Dal punto di vista dell’accusato, questo sarà garantito dalla presunzione di innocenza, diritto di difesa, ad un giusto processo e al rimedio effettivo, in caso di errore, art. 16 e 17.
L’art. 1 elenca i settori che, in particolare, verranno coinvolti: appalti pubblici, servizi finanziari, finanziamento del terrorismo, sicurezza dell’alimentazione, sicurezza dei trasporti, protezione ambientale, concorrenza, protezione dei consumatori, sicurezza nucleare e fisco societario. Interessante è notare, anche, il riferimento ad livello minimo di tutela al di sotto del quale non sarà possibile scendere.

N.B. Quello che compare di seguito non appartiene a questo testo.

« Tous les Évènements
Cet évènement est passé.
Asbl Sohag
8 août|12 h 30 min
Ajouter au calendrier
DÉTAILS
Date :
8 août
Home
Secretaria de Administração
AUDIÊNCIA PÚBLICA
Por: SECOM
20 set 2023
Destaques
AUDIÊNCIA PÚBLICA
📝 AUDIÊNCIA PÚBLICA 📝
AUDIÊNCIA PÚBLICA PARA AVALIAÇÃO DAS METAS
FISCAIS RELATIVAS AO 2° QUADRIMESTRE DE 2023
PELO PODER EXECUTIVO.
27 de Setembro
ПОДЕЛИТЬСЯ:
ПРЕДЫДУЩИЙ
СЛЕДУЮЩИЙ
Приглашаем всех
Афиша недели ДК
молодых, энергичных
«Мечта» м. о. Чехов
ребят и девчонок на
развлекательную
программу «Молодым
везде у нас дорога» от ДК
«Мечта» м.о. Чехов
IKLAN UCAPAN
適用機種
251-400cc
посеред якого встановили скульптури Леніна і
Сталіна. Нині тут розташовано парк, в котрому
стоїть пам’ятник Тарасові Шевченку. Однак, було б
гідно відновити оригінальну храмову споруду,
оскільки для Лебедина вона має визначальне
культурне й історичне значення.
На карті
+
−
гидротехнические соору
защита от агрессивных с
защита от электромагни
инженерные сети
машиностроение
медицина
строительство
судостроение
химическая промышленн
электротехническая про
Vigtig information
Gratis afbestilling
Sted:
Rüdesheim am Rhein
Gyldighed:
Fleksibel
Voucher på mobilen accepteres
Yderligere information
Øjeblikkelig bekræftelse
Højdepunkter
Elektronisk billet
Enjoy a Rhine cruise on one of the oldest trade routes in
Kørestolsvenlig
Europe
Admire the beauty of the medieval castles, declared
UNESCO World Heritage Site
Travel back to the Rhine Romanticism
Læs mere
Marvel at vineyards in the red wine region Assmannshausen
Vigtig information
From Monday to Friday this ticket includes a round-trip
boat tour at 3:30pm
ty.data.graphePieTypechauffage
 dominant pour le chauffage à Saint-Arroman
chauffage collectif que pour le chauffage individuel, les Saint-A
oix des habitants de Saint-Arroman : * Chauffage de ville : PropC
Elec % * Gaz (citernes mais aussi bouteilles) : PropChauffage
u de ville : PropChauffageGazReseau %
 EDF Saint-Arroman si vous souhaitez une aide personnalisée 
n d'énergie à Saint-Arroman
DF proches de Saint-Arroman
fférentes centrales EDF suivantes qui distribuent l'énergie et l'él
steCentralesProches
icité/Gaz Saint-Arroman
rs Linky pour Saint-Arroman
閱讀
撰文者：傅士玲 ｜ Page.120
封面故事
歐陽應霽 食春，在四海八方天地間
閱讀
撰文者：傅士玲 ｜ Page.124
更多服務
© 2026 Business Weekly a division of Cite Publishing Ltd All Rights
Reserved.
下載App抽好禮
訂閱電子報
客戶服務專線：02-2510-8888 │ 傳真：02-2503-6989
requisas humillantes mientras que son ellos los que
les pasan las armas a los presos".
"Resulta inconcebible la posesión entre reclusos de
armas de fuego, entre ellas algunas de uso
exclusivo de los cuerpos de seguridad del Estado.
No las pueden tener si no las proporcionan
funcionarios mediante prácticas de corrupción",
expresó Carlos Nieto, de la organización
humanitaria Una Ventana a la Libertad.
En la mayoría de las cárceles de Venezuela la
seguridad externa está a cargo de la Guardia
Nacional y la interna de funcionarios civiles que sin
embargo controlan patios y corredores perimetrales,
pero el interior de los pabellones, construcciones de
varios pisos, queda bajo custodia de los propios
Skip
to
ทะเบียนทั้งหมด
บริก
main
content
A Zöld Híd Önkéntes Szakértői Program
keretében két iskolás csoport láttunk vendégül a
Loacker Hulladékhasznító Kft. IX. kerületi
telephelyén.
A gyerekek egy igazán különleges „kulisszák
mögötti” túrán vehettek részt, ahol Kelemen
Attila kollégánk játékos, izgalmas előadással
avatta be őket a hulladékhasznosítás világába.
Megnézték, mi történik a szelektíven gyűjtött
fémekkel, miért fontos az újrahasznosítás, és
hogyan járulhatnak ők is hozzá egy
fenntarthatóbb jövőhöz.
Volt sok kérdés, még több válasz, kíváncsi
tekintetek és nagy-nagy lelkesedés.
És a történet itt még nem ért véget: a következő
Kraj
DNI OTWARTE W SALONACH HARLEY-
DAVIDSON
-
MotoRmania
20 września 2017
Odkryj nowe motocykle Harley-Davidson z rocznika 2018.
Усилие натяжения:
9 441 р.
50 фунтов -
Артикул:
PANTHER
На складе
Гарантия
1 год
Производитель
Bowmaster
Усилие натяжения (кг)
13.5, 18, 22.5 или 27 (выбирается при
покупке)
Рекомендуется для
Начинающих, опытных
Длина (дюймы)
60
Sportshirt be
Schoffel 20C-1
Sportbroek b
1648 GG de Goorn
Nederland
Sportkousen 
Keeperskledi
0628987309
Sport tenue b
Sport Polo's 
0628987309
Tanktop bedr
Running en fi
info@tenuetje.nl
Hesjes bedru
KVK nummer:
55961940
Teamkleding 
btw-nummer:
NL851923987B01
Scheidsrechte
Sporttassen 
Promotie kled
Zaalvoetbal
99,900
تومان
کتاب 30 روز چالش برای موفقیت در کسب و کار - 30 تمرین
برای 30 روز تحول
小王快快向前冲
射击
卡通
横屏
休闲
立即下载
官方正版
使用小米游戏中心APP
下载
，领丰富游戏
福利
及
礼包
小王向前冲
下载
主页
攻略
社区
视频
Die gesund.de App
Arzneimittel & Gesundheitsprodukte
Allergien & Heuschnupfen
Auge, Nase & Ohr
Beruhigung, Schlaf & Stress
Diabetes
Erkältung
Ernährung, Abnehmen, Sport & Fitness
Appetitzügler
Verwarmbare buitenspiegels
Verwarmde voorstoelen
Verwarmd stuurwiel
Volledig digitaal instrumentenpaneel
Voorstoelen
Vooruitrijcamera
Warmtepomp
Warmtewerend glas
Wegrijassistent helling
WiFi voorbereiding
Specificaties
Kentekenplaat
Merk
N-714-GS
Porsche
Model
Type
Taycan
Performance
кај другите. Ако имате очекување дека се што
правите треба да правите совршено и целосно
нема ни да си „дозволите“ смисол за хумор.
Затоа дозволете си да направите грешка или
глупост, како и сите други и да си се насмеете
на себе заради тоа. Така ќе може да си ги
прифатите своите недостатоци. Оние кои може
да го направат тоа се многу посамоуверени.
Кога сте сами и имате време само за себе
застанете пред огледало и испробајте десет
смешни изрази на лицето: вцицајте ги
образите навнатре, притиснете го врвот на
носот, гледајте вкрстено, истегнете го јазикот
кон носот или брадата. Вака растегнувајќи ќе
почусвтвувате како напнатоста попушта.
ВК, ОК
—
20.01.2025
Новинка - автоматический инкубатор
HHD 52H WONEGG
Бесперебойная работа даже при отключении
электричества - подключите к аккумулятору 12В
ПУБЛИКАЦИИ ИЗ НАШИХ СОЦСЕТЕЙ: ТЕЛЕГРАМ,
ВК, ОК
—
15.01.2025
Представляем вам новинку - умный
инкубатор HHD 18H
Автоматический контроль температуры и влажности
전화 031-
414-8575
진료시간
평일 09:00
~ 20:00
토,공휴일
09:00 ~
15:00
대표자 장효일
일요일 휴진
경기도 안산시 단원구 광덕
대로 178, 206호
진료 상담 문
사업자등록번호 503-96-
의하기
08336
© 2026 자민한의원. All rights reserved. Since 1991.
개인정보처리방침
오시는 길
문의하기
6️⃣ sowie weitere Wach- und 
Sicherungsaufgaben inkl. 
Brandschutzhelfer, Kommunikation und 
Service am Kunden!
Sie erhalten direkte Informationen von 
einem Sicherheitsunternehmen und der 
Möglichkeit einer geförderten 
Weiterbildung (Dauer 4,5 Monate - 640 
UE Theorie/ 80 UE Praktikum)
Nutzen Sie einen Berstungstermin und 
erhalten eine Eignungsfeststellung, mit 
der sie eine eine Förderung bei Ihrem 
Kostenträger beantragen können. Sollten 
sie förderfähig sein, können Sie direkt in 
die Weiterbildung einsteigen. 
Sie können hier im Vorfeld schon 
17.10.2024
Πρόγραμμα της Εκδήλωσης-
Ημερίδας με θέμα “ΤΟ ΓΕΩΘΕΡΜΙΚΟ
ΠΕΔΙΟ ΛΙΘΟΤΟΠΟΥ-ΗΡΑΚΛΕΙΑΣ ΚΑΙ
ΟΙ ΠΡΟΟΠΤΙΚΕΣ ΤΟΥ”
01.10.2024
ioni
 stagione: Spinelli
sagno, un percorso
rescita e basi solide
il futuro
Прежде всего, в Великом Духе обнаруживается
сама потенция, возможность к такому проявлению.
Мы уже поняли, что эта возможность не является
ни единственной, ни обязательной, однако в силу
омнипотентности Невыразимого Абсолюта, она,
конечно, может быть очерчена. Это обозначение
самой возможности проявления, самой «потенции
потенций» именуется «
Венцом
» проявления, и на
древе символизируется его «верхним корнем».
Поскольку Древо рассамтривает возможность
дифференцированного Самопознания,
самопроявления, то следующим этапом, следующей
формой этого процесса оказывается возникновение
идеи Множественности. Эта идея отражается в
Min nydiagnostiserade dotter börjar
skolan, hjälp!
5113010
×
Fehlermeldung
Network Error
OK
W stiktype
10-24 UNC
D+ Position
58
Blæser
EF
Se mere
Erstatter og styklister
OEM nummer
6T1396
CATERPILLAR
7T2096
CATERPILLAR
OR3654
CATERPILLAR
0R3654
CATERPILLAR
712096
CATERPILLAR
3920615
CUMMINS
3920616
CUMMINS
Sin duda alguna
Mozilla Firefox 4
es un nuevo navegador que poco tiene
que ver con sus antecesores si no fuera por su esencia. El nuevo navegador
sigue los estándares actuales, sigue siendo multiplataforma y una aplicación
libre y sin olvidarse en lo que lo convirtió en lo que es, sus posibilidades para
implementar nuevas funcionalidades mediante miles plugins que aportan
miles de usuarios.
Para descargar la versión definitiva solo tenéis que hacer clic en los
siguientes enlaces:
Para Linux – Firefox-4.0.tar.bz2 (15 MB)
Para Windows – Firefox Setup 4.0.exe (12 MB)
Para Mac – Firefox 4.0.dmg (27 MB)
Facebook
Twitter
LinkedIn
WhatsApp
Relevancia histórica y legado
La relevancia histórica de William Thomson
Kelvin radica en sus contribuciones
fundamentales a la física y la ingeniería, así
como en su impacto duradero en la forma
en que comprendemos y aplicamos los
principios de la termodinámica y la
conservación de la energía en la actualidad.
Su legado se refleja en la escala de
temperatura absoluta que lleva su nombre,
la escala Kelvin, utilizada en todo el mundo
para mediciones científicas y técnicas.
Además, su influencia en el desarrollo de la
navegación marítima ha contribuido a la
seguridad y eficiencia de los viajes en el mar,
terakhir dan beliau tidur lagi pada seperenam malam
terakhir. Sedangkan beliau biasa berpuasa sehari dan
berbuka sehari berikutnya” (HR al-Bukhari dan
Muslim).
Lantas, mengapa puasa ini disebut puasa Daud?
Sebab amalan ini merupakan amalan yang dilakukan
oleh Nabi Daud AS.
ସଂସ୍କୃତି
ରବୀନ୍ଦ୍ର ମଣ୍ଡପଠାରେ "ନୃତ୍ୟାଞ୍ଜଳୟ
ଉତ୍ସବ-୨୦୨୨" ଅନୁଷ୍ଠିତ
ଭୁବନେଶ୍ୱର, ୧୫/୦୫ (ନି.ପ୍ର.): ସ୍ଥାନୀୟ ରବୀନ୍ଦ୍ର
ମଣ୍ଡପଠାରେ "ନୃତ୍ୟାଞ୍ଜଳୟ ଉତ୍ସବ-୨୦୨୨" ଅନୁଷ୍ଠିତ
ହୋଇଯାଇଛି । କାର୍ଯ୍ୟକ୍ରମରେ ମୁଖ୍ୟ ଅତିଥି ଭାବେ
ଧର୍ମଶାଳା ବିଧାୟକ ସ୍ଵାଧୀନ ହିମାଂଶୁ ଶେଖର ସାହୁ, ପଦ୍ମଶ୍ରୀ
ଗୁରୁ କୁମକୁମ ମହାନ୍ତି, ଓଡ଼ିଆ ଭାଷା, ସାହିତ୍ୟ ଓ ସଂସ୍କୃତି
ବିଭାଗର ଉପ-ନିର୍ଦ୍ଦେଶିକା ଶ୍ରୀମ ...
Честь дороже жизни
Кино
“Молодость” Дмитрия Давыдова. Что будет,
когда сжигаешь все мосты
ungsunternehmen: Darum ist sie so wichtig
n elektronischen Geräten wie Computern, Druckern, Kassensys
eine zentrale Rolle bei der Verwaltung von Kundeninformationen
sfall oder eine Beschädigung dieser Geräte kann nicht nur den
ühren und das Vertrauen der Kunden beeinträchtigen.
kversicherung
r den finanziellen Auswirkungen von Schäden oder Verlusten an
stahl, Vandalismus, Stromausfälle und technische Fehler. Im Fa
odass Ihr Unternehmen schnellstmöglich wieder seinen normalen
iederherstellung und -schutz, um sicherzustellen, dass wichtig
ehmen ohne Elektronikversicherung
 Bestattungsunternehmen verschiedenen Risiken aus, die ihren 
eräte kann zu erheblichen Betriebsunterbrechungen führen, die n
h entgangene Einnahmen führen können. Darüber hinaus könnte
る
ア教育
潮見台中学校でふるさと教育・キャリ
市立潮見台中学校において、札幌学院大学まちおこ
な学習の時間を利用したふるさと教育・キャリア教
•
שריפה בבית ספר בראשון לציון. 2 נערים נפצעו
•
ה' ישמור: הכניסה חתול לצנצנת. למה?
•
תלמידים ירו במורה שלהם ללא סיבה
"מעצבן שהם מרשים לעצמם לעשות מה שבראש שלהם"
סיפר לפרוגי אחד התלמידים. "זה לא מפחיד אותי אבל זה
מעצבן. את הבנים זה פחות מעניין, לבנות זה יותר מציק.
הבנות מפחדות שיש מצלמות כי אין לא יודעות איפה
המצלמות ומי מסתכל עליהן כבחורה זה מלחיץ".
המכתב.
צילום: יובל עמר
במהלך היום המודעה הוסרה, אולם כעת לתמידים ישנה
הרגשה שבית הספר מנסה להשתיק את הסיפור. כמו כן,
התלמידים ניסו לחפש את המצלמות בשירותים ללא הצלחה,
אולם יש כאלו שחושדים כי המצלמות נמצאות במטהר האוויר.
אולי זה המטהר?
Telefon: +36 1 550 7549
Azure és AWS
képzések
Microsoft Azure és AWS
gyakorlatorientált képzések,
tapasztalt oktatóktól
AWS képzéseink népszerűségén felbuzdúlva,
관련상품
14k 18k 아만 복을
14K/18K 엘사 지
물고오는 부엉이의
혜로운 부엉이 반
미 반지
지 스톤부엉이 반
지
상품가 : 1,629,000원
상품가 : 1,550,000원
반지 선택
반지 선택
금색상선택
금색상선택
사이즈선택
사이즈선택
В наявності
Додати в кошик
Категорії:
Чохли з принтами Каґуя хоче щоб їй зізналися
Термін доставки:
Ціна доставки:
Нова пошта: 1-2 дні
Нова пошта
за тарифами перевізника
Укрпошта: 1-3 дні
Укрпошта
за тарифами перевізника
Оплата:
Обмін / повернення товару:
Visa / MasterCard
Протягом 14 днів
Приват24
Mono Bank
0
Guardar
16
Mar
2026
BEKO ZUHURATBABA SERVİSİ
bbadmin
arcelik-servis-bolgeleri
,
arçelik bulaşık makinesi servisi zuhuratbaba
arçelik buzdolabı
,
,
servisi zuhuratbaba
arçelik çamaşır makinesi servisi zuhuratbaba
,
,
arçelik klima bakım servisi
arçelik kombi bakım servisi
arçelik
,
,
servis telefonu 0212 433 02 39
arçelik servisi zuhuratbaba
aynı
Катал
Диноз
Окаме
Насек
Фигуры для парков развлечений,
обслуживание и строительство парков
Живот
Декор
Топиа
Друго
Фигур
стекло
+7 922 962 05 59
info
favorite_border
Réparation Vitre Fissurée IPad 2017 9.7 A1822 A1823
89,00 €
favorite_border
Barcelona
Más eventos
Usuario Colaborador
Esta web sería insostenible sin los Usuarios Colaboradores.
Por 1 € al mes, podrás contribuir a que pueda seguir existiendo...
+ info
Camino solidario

Siamo davanti ad una mera proposta, il testo per avere un’adozione definitiva dovrà passare prima da una negoziazione sia in seno al Parlamento Europeo che al Consiglio dell’Unione Europea, però rappresenta comunque un buon punto di partenza.
“La proposta della Commissione Europea è molto ambiziosa e lascia agli Stati la possibilità di introdurre delle tutele anche ulteriori,
a beneficio dei whistleblowers”174.
Possiamo affermare che stiamo assistendo ad una vera e propria presa di coscienza a livello comunitario e l’obbiettivo da raggiungere è rappresentato da una normativa che preveda un minimo di tutela per i whistleblowers di tutti paesi dell’UE.